━━ Data for review ━━

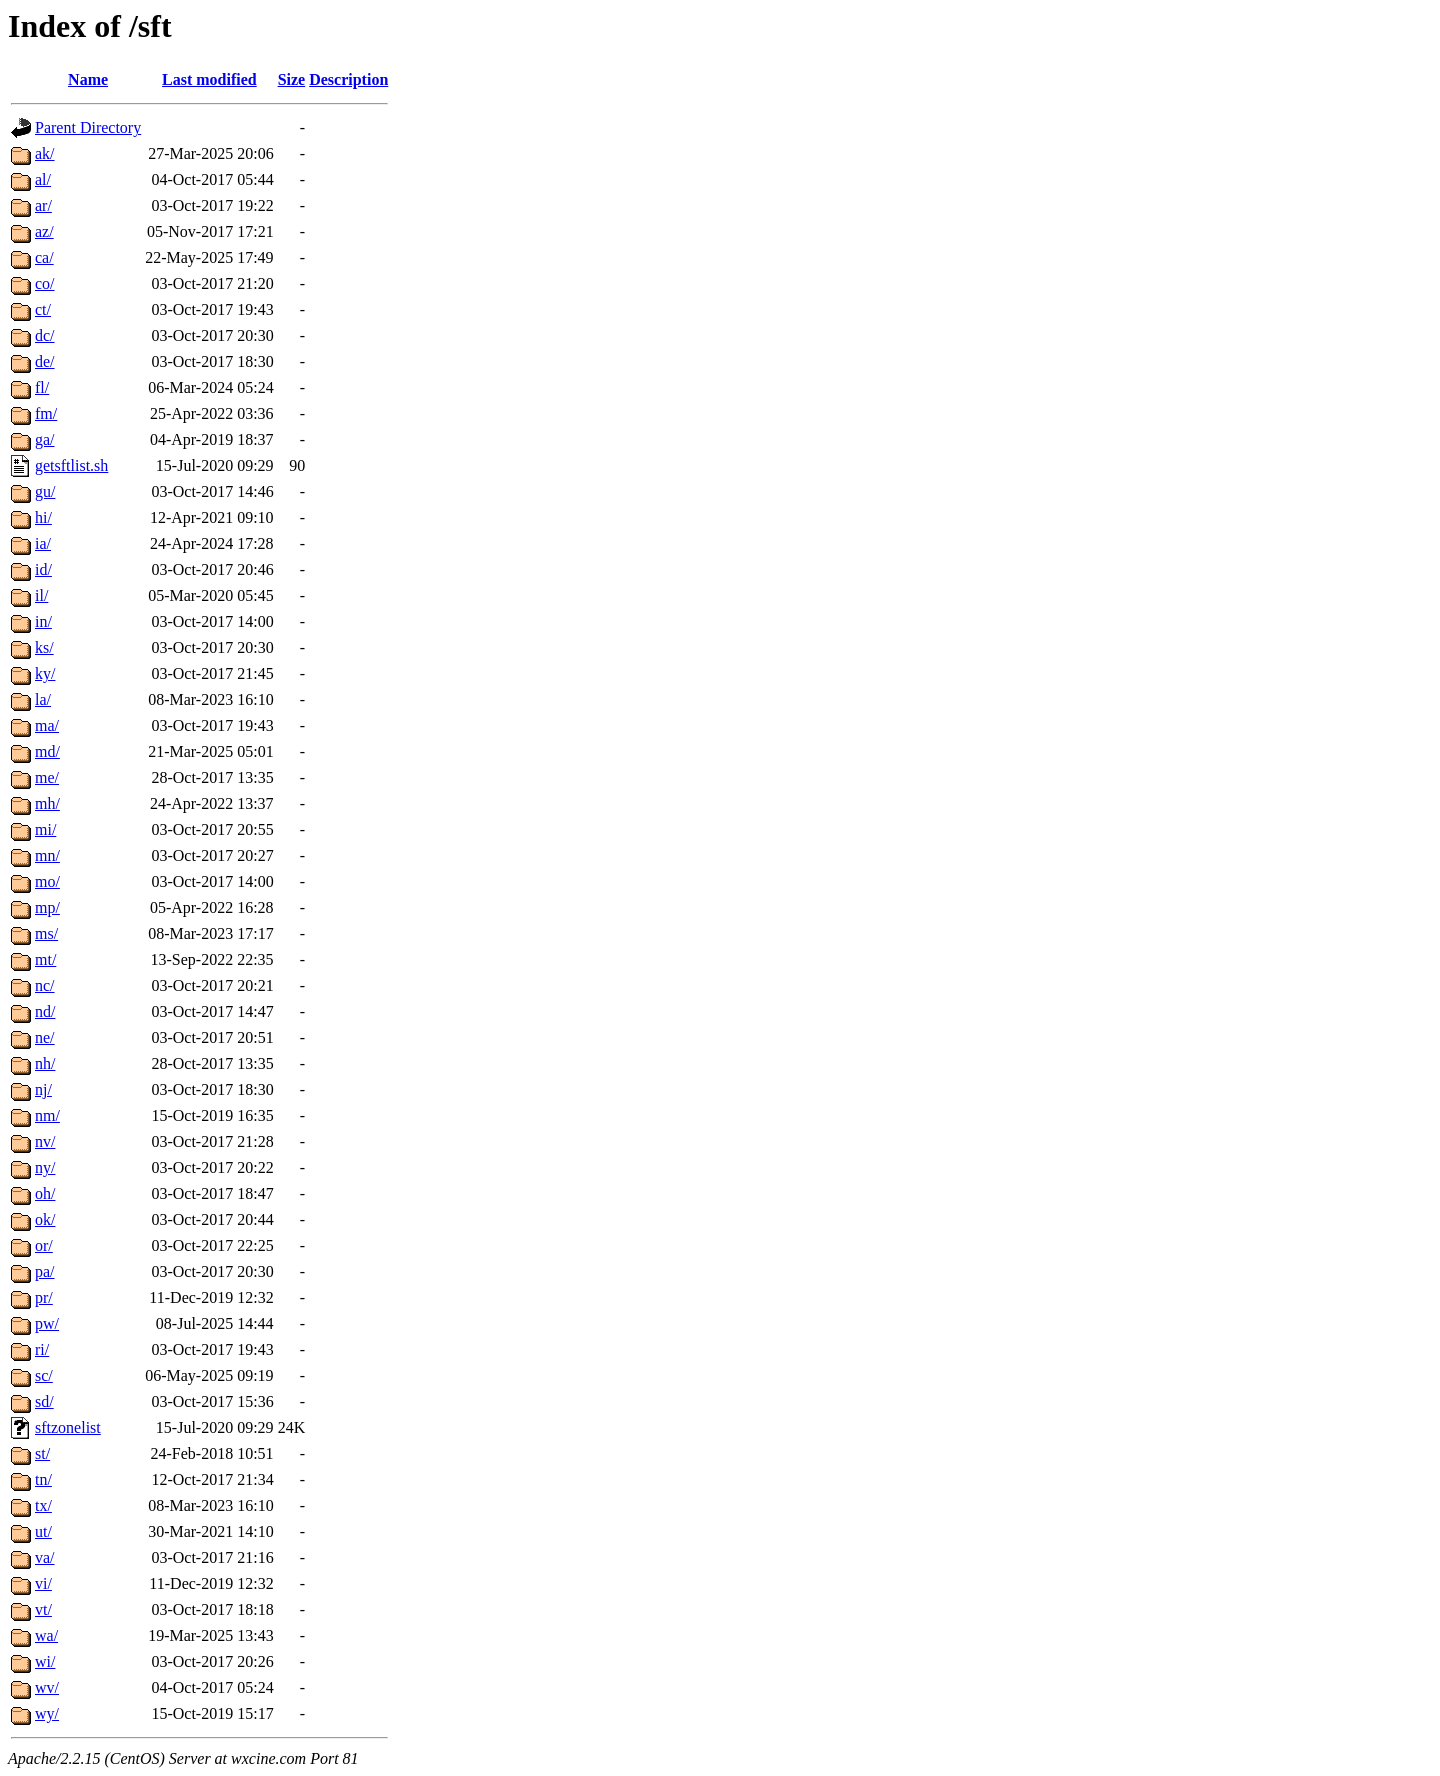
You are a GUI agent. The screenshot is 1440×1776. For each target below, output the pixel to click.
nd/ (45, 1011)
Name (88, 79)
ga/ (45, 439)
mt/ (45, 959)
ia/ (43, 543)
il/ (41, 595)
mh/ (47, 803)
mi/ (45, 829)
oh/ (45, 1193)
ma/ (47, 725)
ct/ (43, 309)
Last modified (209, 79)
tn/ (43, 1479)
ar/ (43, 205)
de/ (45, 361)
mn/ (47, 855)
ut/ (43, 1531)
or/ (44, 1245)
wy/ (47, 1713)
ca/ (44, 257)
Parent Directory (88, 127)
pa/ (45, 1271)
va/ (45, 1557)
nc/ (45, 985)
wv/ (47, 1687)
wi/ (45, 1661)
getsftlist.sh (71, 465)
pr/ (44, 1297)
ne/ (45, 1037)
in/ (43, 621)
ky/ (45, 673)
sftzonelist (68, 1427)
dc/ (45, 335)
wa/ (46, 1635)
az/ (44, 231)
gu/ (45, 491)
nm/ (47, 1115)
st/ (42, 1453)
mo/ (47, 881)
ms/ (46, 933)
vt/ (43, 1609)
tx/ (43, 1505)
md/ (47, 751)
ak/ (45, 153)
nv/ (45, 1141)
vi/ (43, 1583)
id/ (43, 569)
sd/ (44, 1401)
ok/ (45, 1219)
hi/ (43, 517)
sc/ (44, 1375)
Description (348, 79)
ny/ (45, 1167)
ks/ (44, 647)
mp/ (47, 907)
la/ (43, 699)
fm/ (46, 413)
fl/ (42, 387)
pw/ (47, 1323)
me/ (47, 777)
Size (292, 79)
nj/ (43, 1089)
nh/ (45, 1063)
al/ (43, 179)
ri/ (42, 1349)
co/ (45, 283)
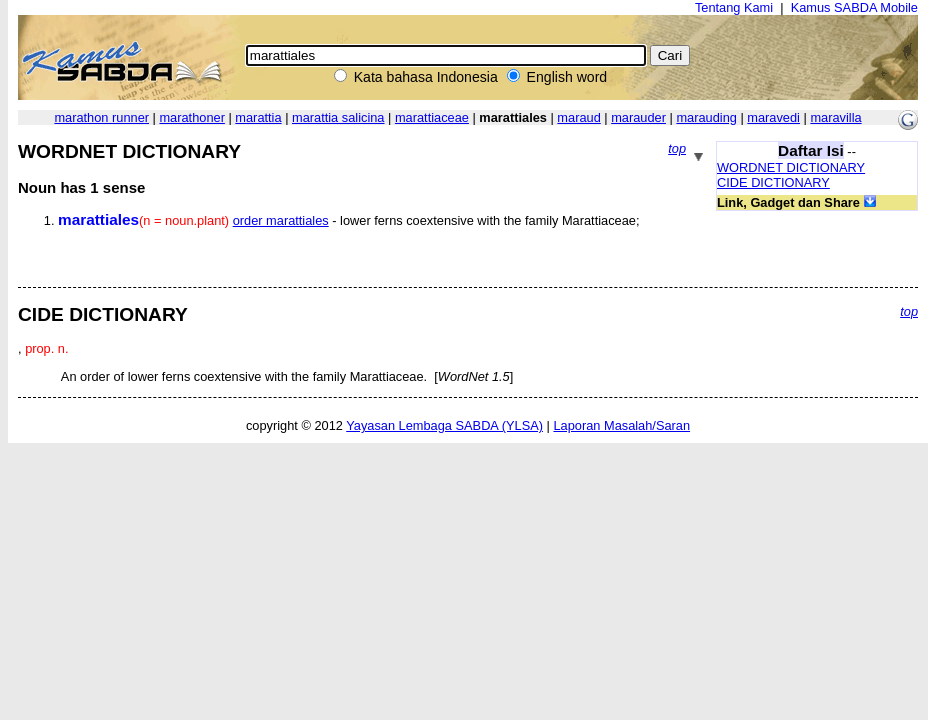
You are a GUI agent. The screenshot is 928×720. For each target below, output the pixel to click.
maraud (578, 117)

━━━

Aim of the exercise –
A word-for-word reprint of the listing above is needed, minus the pictures.

Problem solution –
You are a GUI agent. The screenshot is 1440×1776. For each target below, output the pixel to click.
nd/ (45, 1011)
Name (88, 79)
ga/ (45, 439)
mt/ (45, 959)
ia/ (43, 543)
il/ (41, 595)
mh/ (47, 803)
mi/ (45, 829)
oh/ (45, 1193)
ma/ (47, 725)
ct/ (43, 309)
Last modified (209, 79)
tn/ (43, 1479)
ar/ (43, 205)
de/ (45, 361)
mn/ (47, 855)
ut/ (43, 1531)
or/ (44, 1245)
wy/ (47, 1713)
ca/ (44, 257)
Parent Directory (88, 127)
pa/ (45, 1271)
va/ (45, 1557)
nc/ (45, 985)
wv/ (47, 1687)
wi/ (45, 1661)
getsftlist.sh (71, 465)
pr/ (44, 1297)
ne/ (45, 1037)
in/ (43, 621)
ky/ (45, 673)
sftzonelist (68, 1427)
dc/ (45, 335)
wa/ (46, 1635)
az/ (44, 231)
gu/ (45, 491)
nm/ (47, 1115)
st/ (42, 1453)
mo/ (47, 881)
ms/ (46, 933)
vt/ (43, 1609)
tx/ (43, 1505)
md/ (47, 751)
ak/ (45, 153)
nv/ (45, 1141)
vi/ (43, 1583)
id/ (43, 569)
sd/ (44, 1401)
ok/ (45, 1219)
hi/ (43, 517)
sc/ (44, 1375)
Description (348, 79)
ny/ (45, 1167)
ks/ (44, 647)
mp/ (47, 907)
la/ (43, 699)
fm/ (46, 413)
fl/ (42, 387)
pw/ (47, 1323)
me/ (47, 777)
Size (292, 79)
nj/ (43, 1089)
nh/ (45, 1063)
al/ (43, 179)
ri/ (42, 1349)
co/ (45, 283)
You are a GUI agent. The screenshot is 928×720. For each target below, output the pixel to click.
maraud (578, 117)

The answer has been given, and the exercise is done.